Wie Sie ein Exportkennzeichen beantragen

Ein Exportkennzeichen ist auf der Zulassungsstelle schnell erhältlich und die Kosten sind nicht hoch. Hier finden Sie alle wichtigen Informationen.

Autobesitzer und Autohändler, die ein Fahrzeug in das Ausland verkaufen möchten, haben es nicht immer leicht. Dies trifft vor allem dann zu, wenn das Kfz bereits abgemeldet ist und trotzdem direkt überführt bzw. auf der Straße bewegt werden soll. In solch einem Fall ist es erforderlich, sich um eine entsprechende Zulassung zu kümmern, damit man am öffentlichen Straßenverkehr teilnehmen darf.

Zu diesem Zweck greifen vor allem Händler gerne auf das Exportkennzeichen zurück. Wie es der Name schon verrät, handelt es sich um ein Kennzeichen, das speziell für die Ausfuhr von Kraftfahrzeugen angeboten wird. Mit entsprechender Zulassung und Nummernschild ist es möglich, Autos und Motorräder von Deutschland aus in das Ausland bzw. über die Grenze zu fahren.

Voraussetzungen für den Erhalt eines Kennzeichens

Zunächst einmal sei angemerkt, dass es das klassische Exportkennzeichen nicht mehr gibt. Vielmehr handelt es sich hierbei um eine umgangssprachliche Bezeichnung. Eine weitere umgangssprachliche Bezeichnung lautet Zollkennzeichen.

Sofern ein Auto oder auch ein Motorrad in das Ausland überführt werden soll, gilt es ein so genanntes Ausfuhrkennzeichen zu beantragen. Es dient als Nachweis über Zulassung und Versicherungsschutz. Um es auf der Zulassungsstelle beantragen zu können, gilt es mehrere Voraussetzungen zu erfüllen.

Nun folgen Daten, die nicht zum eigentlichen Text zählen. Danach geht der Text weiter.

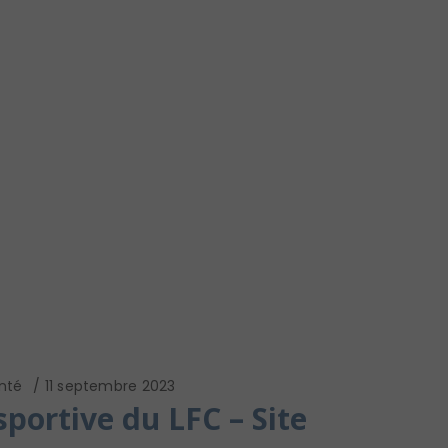
nté
11 septembre 2023
sportive du LFC – Site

Verständlicherweise muss man sich in der Lage befinden, die Fahrzeugpapiere (Fahrzeugbrief und Fahrzeugschein bzw. die Zulassungsbescheinigungen) vorlegen zu können. Weiterhin werden ein TÜV Gutachten bzw. ein bestandenes HU Prüfgutachten sowie der Nachweis über das Bestehen einer Versicherung benötigt. Ohne TÜV bzw. entsprechendes Gutachten ist eine Zulassung auf diesem Wege nicht möglich.

Welche Kosten für ein Exportkennzeichen anfallen

Der Gang zur Zulassungsstelle ist natürlich mit gewissen Kosten verbunden. Hierbei handelt es sich zum einen um die Gebühren der Zulassung sowie den Preis zur Herstellung der Nummernschilder. Zum anderen Fallen natürlich noch Kosten für die Kfz-Versicherung an. Diese werden nicht sofort auf dem Landratsamt fällig, stattdessen wird mit dem Versicherer separat abgerechnet - häufig sogar erst nach der Überführung. Deckungskarte oder EVBN lassen sich normalerweise schnell anfordern. Welcher Beitrag erhoben wird, hängt vom Einzelfall bzw. vom Anbieter ab. Mit gut 50 Euro sollte man jedoch rechnen.

Außerdem ist der Fahrzeughalter dazu verpflichtet, Kfz-Steuer zu entrichten. Die Entrichtung der Steuer basiert auf dem Zeitraum von mindestens einem Monat, selbst wenn das Fahrzeug gar nicht so lange zugelassen gewesen ist.